> **What you will do**
Repeat every entry in the listing below, exactly.

----

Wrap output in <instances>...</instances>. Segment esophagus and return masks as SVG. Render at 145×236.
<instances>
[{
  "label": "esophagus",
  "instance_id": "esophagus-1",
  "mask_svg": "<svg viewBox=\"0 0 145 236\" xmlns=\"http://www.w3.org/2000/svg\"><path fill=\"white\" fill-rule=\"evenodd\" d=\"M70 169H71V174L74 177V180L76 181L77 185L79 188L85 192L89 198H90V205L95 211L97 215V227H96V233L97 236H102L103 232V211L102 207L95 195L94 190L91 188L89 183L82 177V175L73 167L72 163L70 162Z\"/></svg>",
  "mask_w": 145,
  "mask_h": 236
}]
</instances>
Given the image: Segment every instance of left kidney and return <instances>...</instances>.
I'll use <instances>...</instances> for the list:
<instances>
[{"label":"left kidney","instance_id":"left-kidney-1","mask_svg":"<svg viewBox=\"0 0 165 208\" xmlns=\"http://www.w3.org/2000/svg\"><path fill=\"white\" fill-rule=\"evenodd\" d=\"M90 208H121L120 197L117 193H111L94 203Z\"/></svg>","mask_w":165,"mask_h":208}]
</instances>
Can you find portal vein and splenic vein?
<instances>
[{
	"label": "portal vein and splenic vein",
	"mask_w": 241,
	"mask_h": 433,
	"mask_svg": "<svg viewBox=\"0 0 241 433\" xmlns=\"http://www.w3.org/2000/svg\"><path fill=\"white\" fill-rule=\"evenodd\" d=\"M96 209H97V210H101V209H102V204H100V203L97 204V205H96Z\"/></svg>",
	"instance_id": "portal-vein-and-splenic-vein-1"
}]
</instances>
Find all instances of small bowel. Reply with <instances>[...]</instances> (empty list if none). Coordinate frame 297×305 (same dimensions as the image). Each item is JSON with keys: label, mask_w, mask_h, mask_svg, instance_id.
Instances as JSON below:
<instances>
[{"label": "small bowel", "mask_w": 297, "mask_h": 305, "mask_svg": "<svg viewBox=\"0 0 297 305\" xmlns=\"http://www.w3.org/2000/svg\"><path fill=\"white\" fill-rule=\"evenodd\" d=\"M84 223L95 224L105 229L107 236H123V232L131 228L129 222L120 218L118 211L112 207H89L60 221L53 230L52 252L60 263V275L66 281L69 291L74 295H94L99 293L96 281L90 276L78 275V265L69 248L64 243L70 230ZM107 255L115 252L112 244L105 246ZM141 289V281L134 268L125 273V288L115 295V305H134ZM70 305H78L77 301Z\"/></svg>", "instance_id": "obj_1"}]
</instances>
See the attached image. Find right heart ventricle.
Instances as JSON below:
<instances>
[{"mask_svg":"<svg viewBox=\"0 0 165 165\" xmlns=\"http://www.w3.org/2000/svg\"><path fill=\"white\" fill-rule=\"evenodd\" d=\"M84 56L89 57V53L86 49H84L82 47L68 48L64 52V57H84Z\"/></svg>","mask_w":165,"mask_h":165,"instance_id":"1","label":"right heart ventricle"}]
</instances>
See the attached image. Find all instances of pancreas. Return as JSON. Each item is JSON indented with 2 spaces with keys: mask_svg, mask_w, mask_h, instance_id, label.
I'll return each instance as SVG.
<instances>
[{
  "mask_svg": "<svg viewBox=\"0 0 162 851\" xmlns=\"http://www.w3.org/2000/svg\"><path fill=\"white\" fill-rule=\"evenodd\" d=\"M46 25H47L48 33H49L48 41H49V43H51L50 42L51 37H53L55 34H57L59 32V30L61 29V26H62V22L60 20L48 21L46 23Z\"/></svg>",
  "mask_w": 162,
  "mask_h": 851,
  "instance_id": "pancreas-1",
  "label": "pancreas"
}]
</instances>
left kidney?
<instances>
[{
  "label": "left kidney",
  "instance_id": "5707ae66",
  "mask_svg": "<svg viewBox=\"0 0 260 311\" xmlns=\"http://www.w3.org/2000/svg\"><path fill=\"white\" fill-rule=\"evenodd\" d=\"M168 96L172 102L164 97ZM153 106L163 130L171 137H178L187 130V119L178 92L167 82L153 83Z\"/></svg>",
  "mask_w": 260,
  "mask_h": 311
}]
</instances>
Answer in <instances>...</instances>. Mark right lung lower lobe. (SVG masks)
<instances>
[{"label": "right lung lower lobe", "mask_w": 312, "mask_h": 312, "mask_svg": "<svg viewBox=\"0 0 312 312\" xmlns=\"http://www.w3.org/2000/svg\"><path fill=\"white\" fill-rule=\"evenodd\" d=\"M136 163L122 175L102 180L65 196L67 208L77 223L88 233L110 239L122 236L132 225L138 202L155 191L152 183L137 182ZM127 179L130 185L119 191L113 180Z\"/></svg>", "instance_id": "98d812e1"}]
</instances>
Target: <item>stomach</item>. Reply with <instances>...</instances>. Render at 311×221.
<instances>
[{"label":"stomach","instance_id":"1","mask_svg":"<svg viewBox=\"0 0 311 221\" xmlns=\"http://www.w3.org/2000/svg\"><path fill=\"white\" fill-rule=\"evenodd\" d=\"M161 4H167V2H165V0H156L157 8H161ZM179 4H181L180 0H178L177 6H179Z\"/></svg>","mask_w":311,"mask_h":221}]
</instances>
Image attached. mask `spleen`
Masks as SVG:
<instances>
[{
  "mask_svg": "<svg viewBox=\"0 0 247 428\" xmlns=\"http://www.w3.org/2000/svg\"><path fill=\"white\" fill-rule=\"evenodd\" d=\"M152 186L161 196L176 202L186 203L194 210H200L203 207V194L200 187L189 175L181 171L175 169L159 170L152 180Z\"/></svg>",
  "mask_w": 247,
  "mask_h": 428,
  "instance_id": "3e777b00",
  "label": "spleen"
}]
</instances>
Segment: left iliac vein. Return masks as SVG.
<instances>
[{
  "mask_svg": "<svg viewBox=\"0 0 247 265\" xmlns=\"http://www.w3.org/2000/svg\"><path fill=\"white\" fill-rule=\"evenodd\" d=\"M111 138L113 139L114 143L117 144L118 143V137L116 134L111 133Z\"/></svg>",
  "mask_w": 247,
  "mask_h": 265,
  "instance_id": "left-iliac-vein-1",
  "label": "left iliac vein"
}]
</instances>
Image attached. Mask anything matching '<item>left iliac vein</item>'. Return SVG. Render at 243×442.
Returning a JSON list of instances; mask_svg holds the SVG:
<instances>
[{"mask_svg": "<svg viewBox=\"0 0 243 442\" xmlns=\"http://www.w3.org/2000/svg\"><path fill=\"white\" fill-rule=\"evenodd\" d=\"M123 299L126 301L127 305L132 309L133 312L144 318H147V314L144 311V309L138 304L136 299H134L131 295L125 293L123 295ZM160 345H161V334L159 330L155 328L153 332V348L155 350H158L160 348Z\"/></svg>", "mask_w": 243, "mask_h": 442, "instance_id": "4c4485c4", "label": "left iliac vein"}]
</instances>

----

> **Final answer**
Wrap output in <instances>...</instances>. Segment esophagus and return masks as SVG. Render at 145×236.
<instances>
[{
  "label": "esophagus",
  "instance_id": "esophagus-1",
  "mask_svg": "<svg viewBox=\"0 0 145 236\" xmlns=\"http://www.w3.org/2000/svg\"><path fill=\"white\" fill-rule=\"evenodd\" d=\"M70 169H71V174L74 177V180L76 181L77 185L79 188L85 192L89 198H90V205L95 211L97 215V227H96V233L97 236H102L103 232V211L102 207L95 195L94 190L91 188L89 183L82 177V175L73 167L72 163L70 162Z\"/></svg>",
  "mask_w": 145,
  "mask_h": 236
}]
</instances>
Given the image: Segment every instance of left kidney and return <instances>...</instances>.
I'll use <instances>...</instances> for the list:
<instances>
[{"label":"left kidney","instance_id":"left-kidney-1","mask_svg":"<svg viewBox=\"0 0 165 208\" xmlns=\"http://www.w3.org/2000/svg\"><path fill=\"white\" fill-rule=\"evenodd\" d=\"M90 208H121L120 197L117 193H111L94 203Z\"/></svg>","mask_w":165,"mask_h":208}]
</instances>
Can you find portal vein and splenic vein?
<instances>
[{
	"label": "portal vein and splenic vein",
	"mask_w": 241,
	"mask_h": 433,
	"mask_svg": "<svg viewBox=\"0 0 241 433\" xmlns=\"http://www.w3.org/2000/svg\"><path fill=\"white\" fill-rule=\"evenodd\" d=\"M96 209H97V210H101V209H102V204H100V203L97 204V205H96Z\"/></svg>",
	"instance_id": "portal-vein-and-splenic-vein-1"
}]
</instances>
Find all instances of small bowel. Reply with <instances>[...]</instances> (empty list if none). Coordinate frame 297×305 (same dimensions as the image). Each item is JSON with keys: label, mask_w, mask_h, mask_svg, instance_id.
Instances as JSON below:
<instances>
[{"label": "small bowel", "mask_w": 297, "mask_h": 305, "mask_svg": "<svg viewBox=\"0 0 297 305\" xmlns=\"http://www.w3.org/2000/svg\"><path fill=\"white\" fill-rule=\"evenodd\" d=\"M84 223L95 224L105 229L107 236H123V232L131 228L129 222L120 218L118 211L112 207H89L60 221L53 230L52 252L60 263V275L66 281L69 291L74 295H94L99 293L96 281L90 276L78 275V265L69 248L64 243L70 230ZM107 255L115 252L112 244L105 246ZM141 289V281L134 268L125 273V288L115 295V305H134ZM70 305H78L77 301Z\"/></svg>", "instance_id": "obj_1"}]
</instances>
See the attached image. Find right heart ventricle.
Instances as JSON below:
<instances>
[{"mask_svg":"<svg viewBox=\"0 0 165 165\" xmlns=\"http://www.w3.org/2000/svg\"><path fill=\"white\" fill-rule=\"evenodd\" d=\"M84 56L89 57V53L86 49H84L82 47L68 48L64 52V57H84Z\"/></svg>","mask_w":165,"mask_h":165,"instance_id":"1","label":"right heart ventricle"}]
</instances>
See the attached image. Find all instances of pancreas. Return as JSON. Each item is JSON indented with 2 spaces with keys: mask_svg, mask_w, mask_h, instance_id, label.
I'll return each instance as SVG.
<instances>
[{
  "mask_svg": "<svg viewBox=\"0 0 162 851\" xmlns=\"http://www.w3.org/2000/svg\"><path fill=\"white\" fill-rule=\"evenodd\" d=\"M46 25H47L48 33H49L48 41H49V43H51L50 42L51 37H53L55 34H57L59 32V30L61 29V26H62V22L60 20L48 21L46 23Z\"/></svg>",
  "mask_w": 162,
  "mask_h": 851,
  "instance_id": "pancreas-1",
  "label": "pancreas"
}]
</instances>
left kidney?
<instances>
[{
  "label": "left kidney",
  "instance_id": "5707ae66",
  "mask_svg": "<svg viewBox=\"0 0 260 311\" xmlns=\"http://www.w3.org/2000/svg\"><path fill=\"white\" fill-rule=\"evenodd\" d=\"M168 96L172 102L164 97ZM153 106L163 130L171 137H178L187 130V119L178 92L167 82L153 83Z\"/></svg>",
  "mask_w": 260,
  "mask_h": 311
}]
</instances>
Answer in <instances>...</instances>. Mark right lung lower lobe. (SVG masks)
<instances>
[{"label": "right lung lower lobe", "mask_w": 312, "mask_h": 312, "mask_svg": "<svg viewBox=\"0 0 312 312\" xmlns=\"http://www.w3.org/2000/svg\"><path fill=\"white\" fill-rule=\"evenodd\" d=\"M136 163L122 175L102 180L65 196L67 208L77 223L88 233L110 239L122 236L132 225L138 202L155 191L152 183L137 182ZM127 179L130 185L119 191L113 180Z\"/></svg>", "instance_id": "98d812e1"}]
</instances>
Target: <item>stomach</item>. Reply with <instances>...</instances>. Render at 311×221.
<instances>
[{"label":"stomach","instance_id":"1","mask_svg":"<svg viewBox=\"0 0 311 221\" xmlns=\"http://www.w3.org/2000/svg\"><path fill=\"white\" fill-rule=\"evenodd\" d=\"M161 4H167V2H165V0H156L157 8H161ZM179 4H181L180 0H178L177 6H179Z\"/></svg>","mask_w":311,"mask_h":221}]
</instances>
Image attached. mask `spleen`
Masks as SVG:
<instances>
[{
  "mask_svg": "<svg viewBox=\"0 0 247 428\" xmlns=\"http://www.w3.org/2000/svg\"><path fill=\"white\" fill-rule=\"evenodd\" d=\"M152 186L161 196L176 202L186 203L194 210H200L203 207V194L200 187L189 175L181 171L175 169L159 170L152 180Z\"/></svg>",
  "mask_w": 247,
  "mask_h": 428,
  "instance_id": "3e777b00",
  "label": "spleen"
}]
</instances>
Segment: left iliac vein. Return masks as SVG.
<instances>
[{
  "mask_svg": "<svg viewBox=\"0 0 247 265\" xmlns=\"http://www.w3.org/2000/svg\"><path fill=\"white\" fill-rule=\"evenodd\" d=\"M111 138L113 139L114 143L117 144L118 143V137L116 134L111 133Z\"/></svg>",
  "mask_w": 247,
  "mask_h": 265,
  "instance_id": "left-iliac-vein-1",
  "label": "left iliac vein"
}]
</instances>
Image attached. Mask anything matching '<item>left iliac vein</item>'. Return SVG. Render at 243×442.
Returning a JSON list of instances; mask_svg holds the SVG:
<instances>
[{"mask_svg": "<svg viewBox=\"0 0 243 442\" xmlns=\"http://www.w3.org/2000/svg\"><path fill=\"white\" fill-rule=\"evenodd\" d=\"M123 299L126 301L127 305L132 309L133 312L144 318H147V314L144 311V309L138 304L136 299H134L131 295L125 293L123 295ZM160 345H161V334L159 330L155 328L153 332V348L155 350H158L160 348Z\"/></svg>", "mask_w": 243, "mask_h": 442, "instance_id": "4c4485c4", "label": "left iliac vein"}]
</instances>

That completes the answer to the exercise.